I truly love actors. It’s rewarding to watch a performance unfold from an actor on set. I try to be a good friend to my actors, letting them know I’m on their side, not trying to sabotage them because our work together requires a lot of trust and vulnerability. Once we both know the rules of the game, then it’s a lot like playing music. You can’t really improvise a song like “Brown Eyed Girl” or “Thriller”…you kind of can do your own version of the guitar solo or sing it differently, but at some point it’s a different song if you fly too off the tracks with it. You CAN improvise a jazz solo. You can improvise a drum solo.

So I guess my directing style depends on the story we’re telling, the “song” we’re playing. Certain actors are more skilled than others. They may have a specific way they like to work and I want to be their Phil Jackson, helping them play to their strengths, helping them play the song we are writing together as best as they can. I also like to work with non-actors. We want to craft a realistic performance so it’s up to me to set the atmosphere up in a way that a non-actor can sort of exist in it and not “act” in, you know?

Have you had any weird Uber experiences since moving to LA?
I am moving there officially in January, but I took a lot of Ubers there last week while premiering the film at Cinefamily.

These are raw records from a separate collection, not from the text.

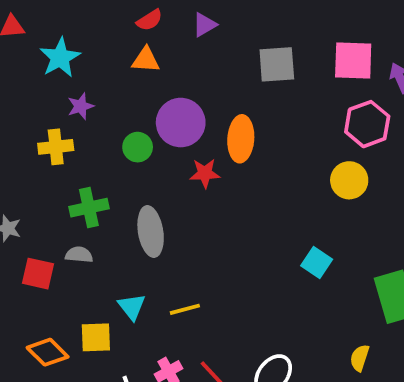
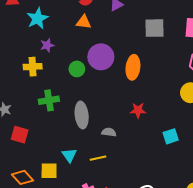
red star: (205, 173) -> (138, 110), moved
gray semicircle: (79, 255) -> (109, 132), moved
cyan square: (317, 262) -> (171, 136), turned 35

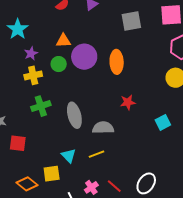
orange triangle: (84, 22) -> (63, 41), moved
yellow cross: (33, 67) -> (33, 75), moved
green circle: (77, 69) -> (59, 64), moved
gray semicircle: (109, 132) -> (103, 128), size x1.5

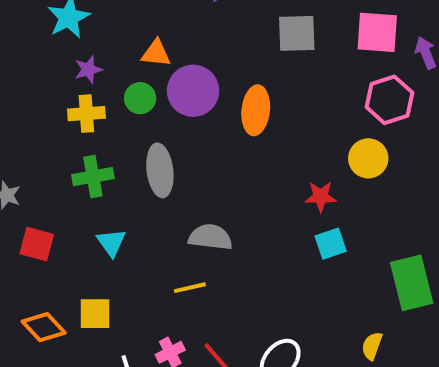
red star: (128, 102) -> (321, 196), moved
gray ellipse: (74, 115) -> (160, 170), moved
cyan triangle: (69, 156) -> (111, 243), moved

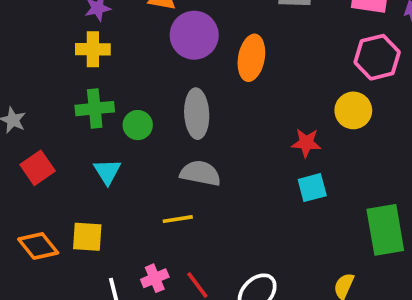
green circle: (140, 98) -> (138, 125), moved
gray ellipse: (160, 170) -> (197, 114), moved
red square: (37, 244) -> (38, 168), turned 36

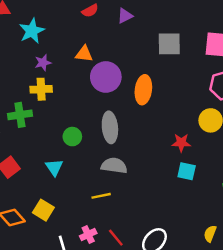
green cross: (95, 109) -> (20, 115), moved
cyan square: (312, 188) -> (187, 171), turned 30
yellow square: (87, 237) -> (43, 210), turned 30

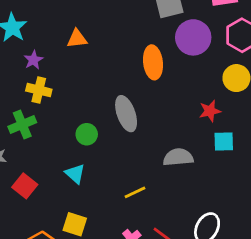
purple circle: (106, 77) -> (193, 37), moved
yellow cross: (41, 89) -> (39, 90), turned 30
gray semicircle: (114, 166) -> (178, 157), moved

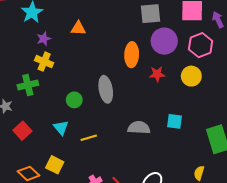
red star: (210, 111) -> (157, 74), moved
yellow line: (135, 192) -> (89, 138), moved

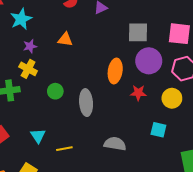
green circle: (74, 100) -> (55, 91), moved
cyan square: (174, 121) -> (158, 130), moved

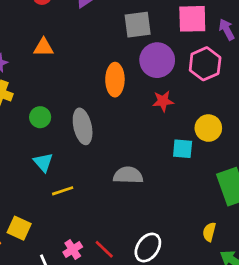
red star: (138, 93) -> (163, 101), moved
yellow circle: (172, 98) -> (208, 128), moved
cyan triangle: (38, 136) -> (43, 162), moved

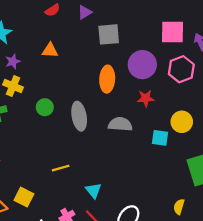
gray square: (138, 25) -> (109, 34), moved
cyan triangle: (43, 162) -> (93, 190), moved
gray semicircle: (128, 175) -> (120, 124), moved

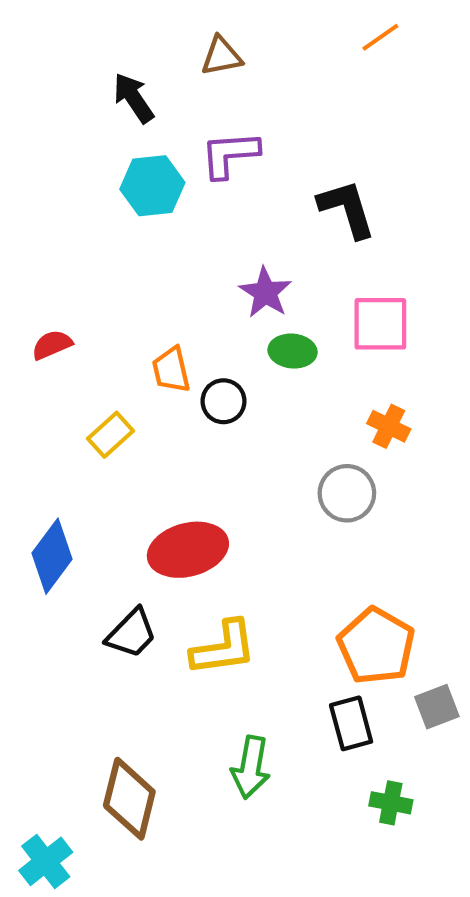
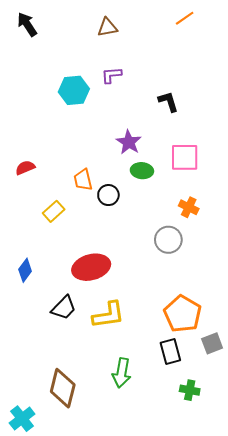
black arrow: (134, 98) -> (27, 24), moved
purple L-shape: (230, 154) -> (111, 75), size x0.7
black L-shape: (347, 209) -> (168, 102), size x0.7
blue diamond: (52, 556) -> (25, 270), size x0.7

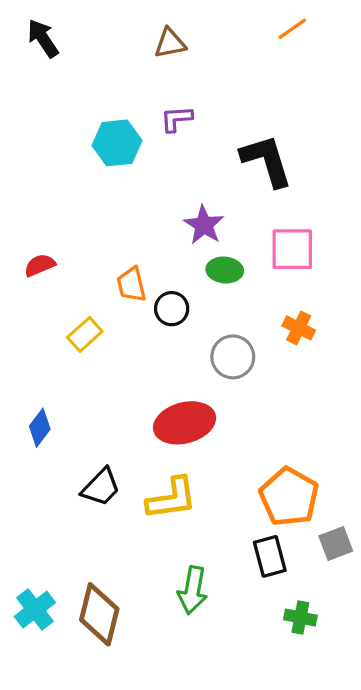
black L-shape: (168, 102) -> (267, 161), size x1.6
gray circle: (168, 240) -> (233, 357), moved
red ellipse: (91, 267) -> (185, 423), moved
cyan cross: (22, 419) -> (35, 609), moved

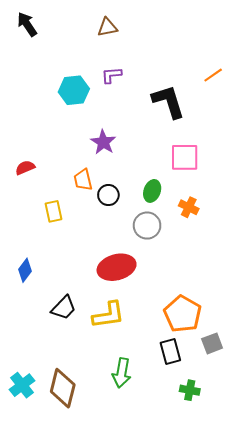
orange line: (292, 29) -> (213, 75), moved
purple star: (204, 225) -> (103, 142), moved
green ellipse: (225, 270) -> (152, 191), moved, turned -75
yellow rectangle: (85, 334) -> (54, 211), turned -60

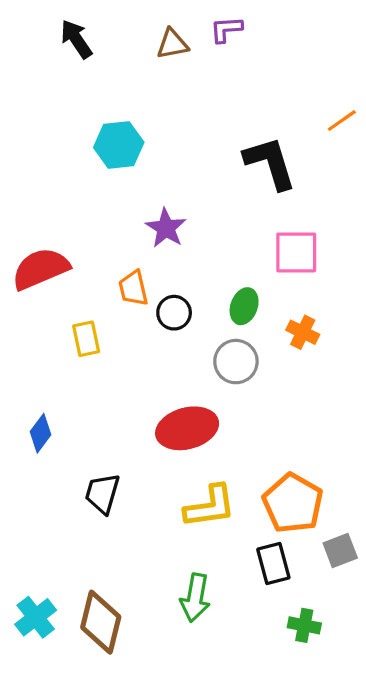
black arrow: (27, 24) -> (76, 39), moved
purple L-shape: (111, 75) -> (226, 29), moved
red semicircle: (25, 168) -> (40, 269), size x1.8
black trapezoid: (64, 308) -> (102, 493), turned 152
yellow L-shape: (108, 315) -> (210, 506), moved

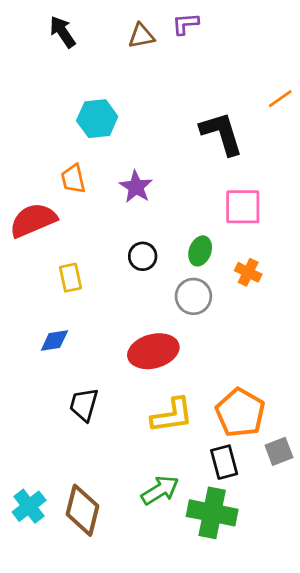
orange trapezoid: (133, 288) -> (73, 179), moved
blue diamond: (40, 433) -> (54, 340), moved, turned 44
green arrow: (195, 598) -> (160, 490), turned -132
green cross: (304, 625) -> (212, 513), moved, size x1.8

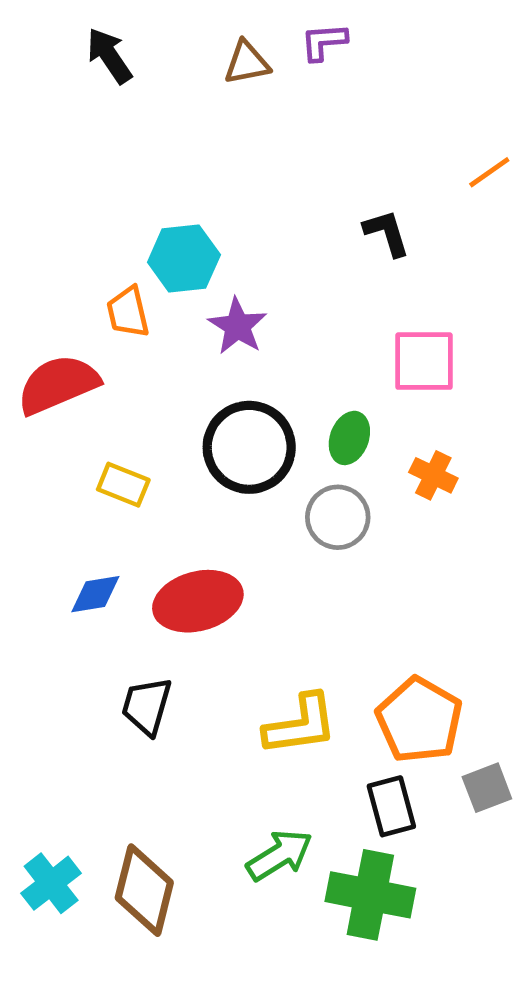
cyan hexagon: (97, 119) -> (184, 259), moved
black L-shape: (221, 133) -> (387, 233), size x0.6
black circle: (143, 256) -> (249, 447), size x1.8
yellow rectangle: (70, 278) -> (123, 485), turned -56
red ellipse: (153, 351) -> (198, 601), moved

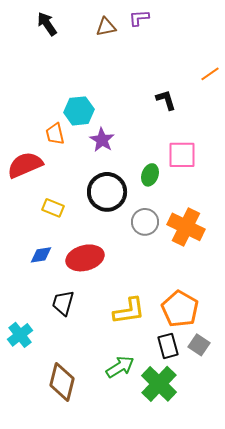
green ellipse: (349, 438) -> (150, 175), moved
orange cross: (433, 475) -> (186, 227), moved, size x1.8
gray square: (487, 788) -> (199, 345), moved, turned -35
cyan cross: (51, 883) -> (20, 335), moved
green cross: (370, 895) -> (159, 384), turned 33

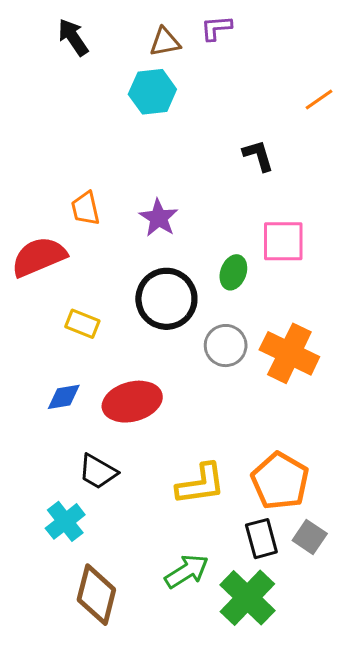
orange line: (210, 74) -> (319, 100), moved
cyan hexagon: (79, 111) -> (152, 92), moved
black trapezoid: (63, 303) -> (98, 472), turned -76
cyan cross: (20, 335) -> (65, 521), moved

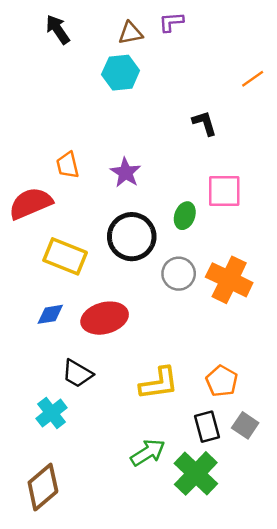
yellow rectangle: (82, 324) -> (65, 256), size x1.6
orange pentagon: (280, 481) -> (222, 381), size x0.7
brown diamond: (96, 595) -> (43, 487), moved, turned 36

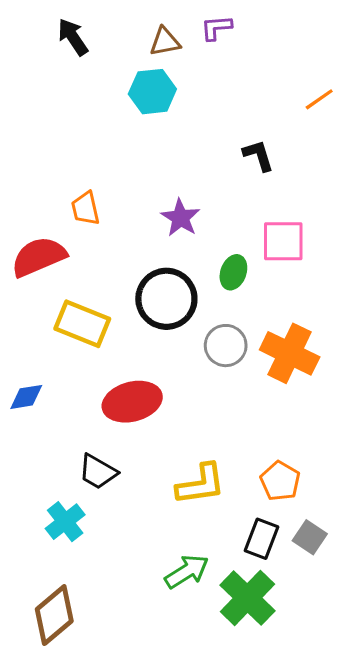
purple star: (126, 172) -> (180, 218), moved
blue diamond: (50, 314) -> (26, 397), moved
black rectangle: (207, 427) -> (261, 539), turned 36

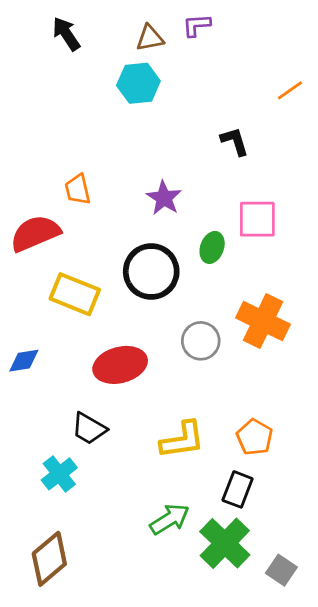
gray circle: (226, 346) -> (201, 341), moved
gray square: (310, 537) -> (281, 570), moved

Some of the most notable Uber drivers I’ve come across include Harmen, who is a UFC fighter who drove around the director of the Angelina Jolie movie SALT and has been writing out ideas out to show him. He told me that his best idea is about an Uber driver that drops off his customers, circles the block a few times in order to make the customer settle in at home, then goes in and murders the customer. This put me right at ease as we sat in the lane behind 5 cars trying to make left turns while he stared intently at me. “…Think the right lane may be open…” I’d mention. He wasn’t hearing it.

Then there’s Billy. Billy moved to L.A. to pursue his music career. He’s spending his off-hours in the studio and his Uber money to pay producers and rent gear. Billy is psyched as fuck on this new song called “Beat The Club Down” that sounds like a B-side to a Lil Jon/ Usher collab from ’04. I’m not so sure he’s spending his money and time wisely, but I don’t have the balls to tell him so I nod along and tell him “this shit is DOPE!”